The next setting is the name of the administrator account you want to manage. This needs to be an account that already exists locally. Set the name and hit OK. (Best practice is to enter a username that is not the built in Administrator account, but that account is now disabled on Windows 11 by default so it’s up to you.)
The next setting is the password expiration time. By enabling this setting your device will rotate the admin password immediately if the device is outside of the password expiration date. (example: a laptop was powered off for months and expiration policy is 30 days, when you power back on the password will change immediately)
The last setting is required to manage the local admin password so we’ll enable that and hit OK to complete these settings.

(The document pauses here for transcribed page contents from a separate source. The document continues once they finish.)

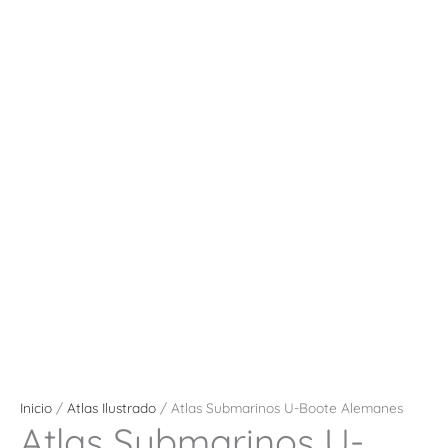
Inicio
/
Atlas Ilustrado
/ Atlas Submarinos U-Boote Alemanes
Atlas Submarinos U-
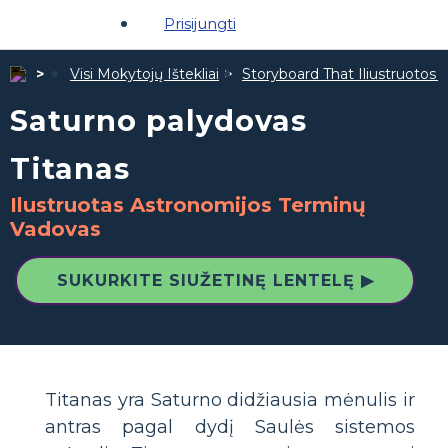
Prisijungti
Visi Mokytojų Ištekliai
Storyboard That Iliustruotos Ž
Saturno palydovas
Titanas
Ilustruotas Astronomijos Terminų
Vadovas
SUKURKITE SIUŽETINĘ LENTELĘ ▶
Titanas yra Saturno didžiausia mėnulis ir
antras pagal dydį Saulės sistemos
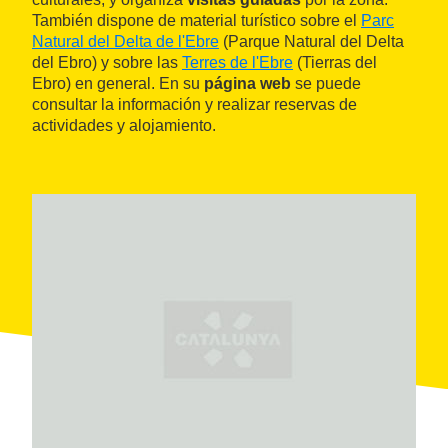
También dispone de material turístico sobre el
Parc
Natural del Delta de l'Ebre
(Parque Natural del Delta
del Ebro) y sobre las
Terres de l'Ebre
(Tierras del
Ebro) en general. En su
página web
se puede
consultar la información y realizar reservas de
actividades y alojamiento.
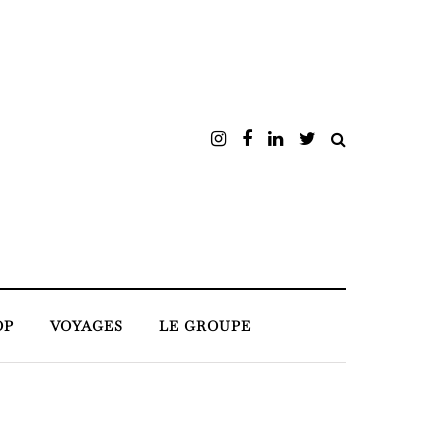
OP
VOYAGES
LE GROUPE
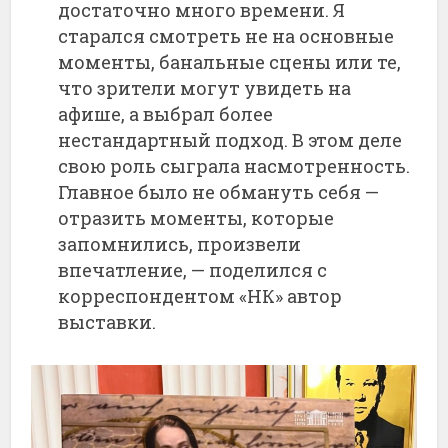
достаточно много времени. Я
старался смотреть не на основные
моменты, банальные сцены или те,
что зрители могут увидеть на
афише, а выбрал более
нестандартный подход. В этом деле
свою роль сыграла насмотренность.
Главное было не обмануть себя —
отразить моменты, которые
запомнились, произвели
впечатление, — поделился с
корреспондентом «НК» автор
выставки.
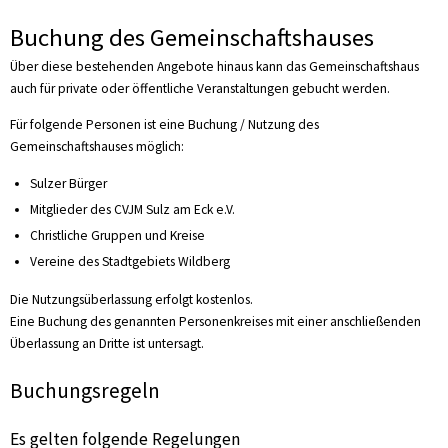
Buchung des Gemeinschaftshauses
Über diese bestehenden Angebote hinaus kann das Gemeinschaftshaus
auch für private oder öffentliche Veranstaltungen gebucht werden.
Für folgende Personen ist eine Buchung / Nutzung des
Gemeinschaftshauses möglich:
Sulzer Bürger
Mitglieder des CVJM Sulz am Eck e.V.
Christliche Gruppen und Kreise
Vereine des Stadtgebiets Wildberg
Die Nutzungsüberlassung erfolgt kostenlos.
Eine Buchung des genannten Personenkreises mit einer anschließenden
Überlassung an Dritte ist untersagt.
Buchungsregeln
Es gelten folgende Regelungen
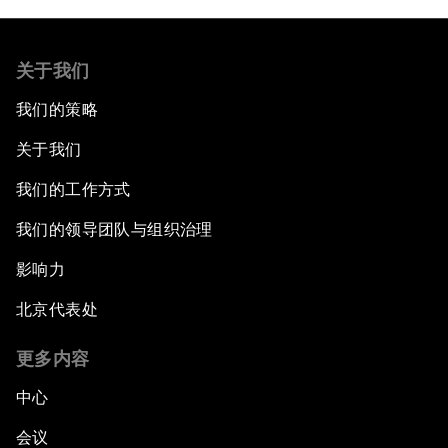
关于我们
我们的策略
关于我们
我们的工作方式
我们的领导团队与组织治理
影响力
北京代表处
更多内容
中心
会议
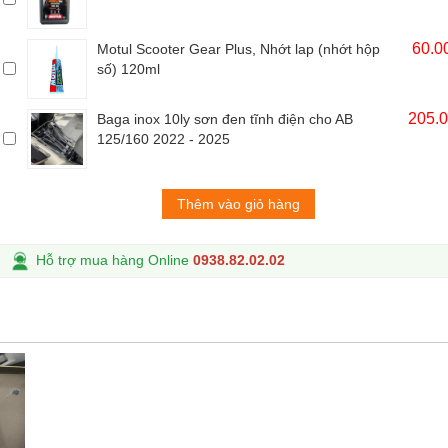
60.0
Motul Scooter Gear Plus, Nhớt lap (nhớt hộp
số) 120ml
205.
Baga inox 10ly sơn đen tĩnh điện cho AB
125/160 2022 - 2025
Thêm vào giỏ hàng
Hỗ trợ mua hàng Online
0938.82.02.02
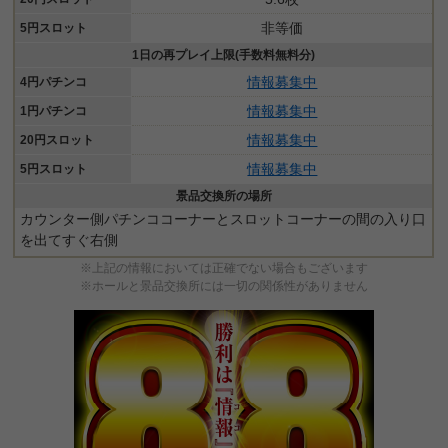
非等価
5円スロット
1日の再プレイ上限(手数料無料分)
情報募集中
4円パチンコ
情報募集中
1円パチンコ
情報募集中
20円スロット
情報募集中
5円スロット
景品交換所の場所
カウンター側パチンココーナーとスロットコーナーの間の入り口
を出てすぐ右側
※上記の情報においては正確でない場合もございます
※ホールと景品交換所には一切の関係性がありません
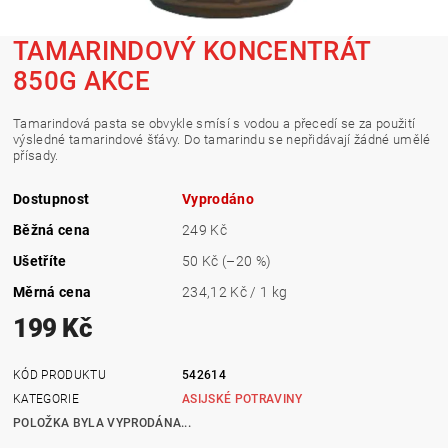
TAMARINDOVÝ KONCENTRÁT
850G AKCE
Tamarindová pasta se obvykle smísí s vodou a přecedí se za použití
výsledné tamarindové šťávy. Do tamarindu se nepřidávají žádné umělé
přísady.
Dostupnost
Vyprodáno
Běžná cena
249 Kč
Ušetříte
50 Kč
(–20 %)
Měrná cena
234,12 Kč / 1 kg
199 Kč
KÓD PRODUKTU
542614
KATEGORIE
ASIJSKÉ POTRAVINY
POLOŽKA BYLA VYPRODÁNA...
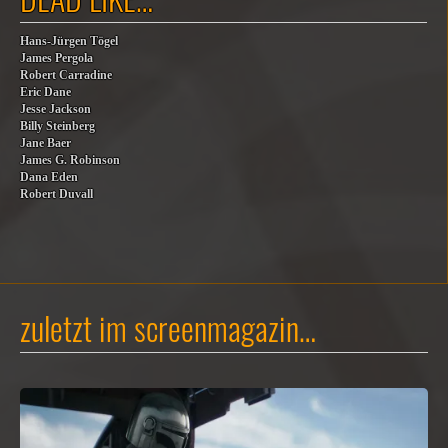
Hans-Jürgen Tögel
James Pergola
Robert Carradine
Eric Dane
Jesse Jackson
Billy Steinberg
Jane Baer
James G. Robinson
Dana Eden
Robert Duvall
zuletzt im screenmagazin…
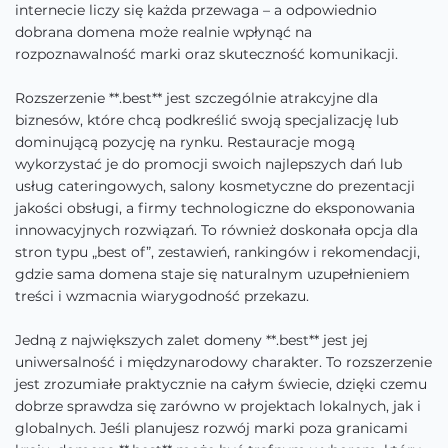
internecie liczy się każda przewaga – a odpowiednio
dobrana domena może realnie wpłynąć na
rozpoznawalność marki oraz skuteczność komunikacji.
Rozszerzenie **.best** jest szczególnie atrakcyjne dla
biznesów, które chcą podkreślić swoją specjalizację lub
dominującą pozycję na rynku. Restauracje mogą
wykorzystać je do promocji swoich najlepszych dań lub
usług cateringowych, salony kosmetyczne do prezentacji
jakości obsługi, a firmy technologiczne do eksponowania
innowacyjnych rozwiązań. To również doskonała opcja dla
stron typu „best of”, zestawień, rankingów i rekomendacji,
gdzie sama domena staje się naturalnym uzupełnieniem
treści i wzmacnia wiarygodność przekazu.
Jedną z największych zalet domeny **.best** jest jej
uniwersalność i międzynarodowy charakter. To rozszerzenie
jest zrozumiałe praktycznie na całym świecie, dzięki czemu
dobrze sprawdza się zarówno w projektach lokalnych, jak i
globalnych. Jeśli planujesz rozwój marki poza granicami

Our last step before we leave Group Policy Management is to link our new group policy object to the OU where our computer resides. Our new GPO is called LAPS.
Apply and Test GPO
We now have everything setup on the server side. We’ll move over to the client and update the group policies that are applied then test it out, but before we do that we need to create the new local administrator account on the client we’re testing from.
To force a group policy update on our client we’ll run gpupdate /force which will bring down our new LAPS client and settings. You’ll get the message asking to reboot.
Now that the policy has been applied we can test out our new admin password. First, we need to open the LAPS program from our domain controller and enter the client computer name to retrieve the password.
If we switch back to the client machine and use the password generated by LAPS we should be able to login. Presto, it works!
There you go. A free solution to rotate passwords for your local administrator accounts. I hope this post was helpful in securing your network.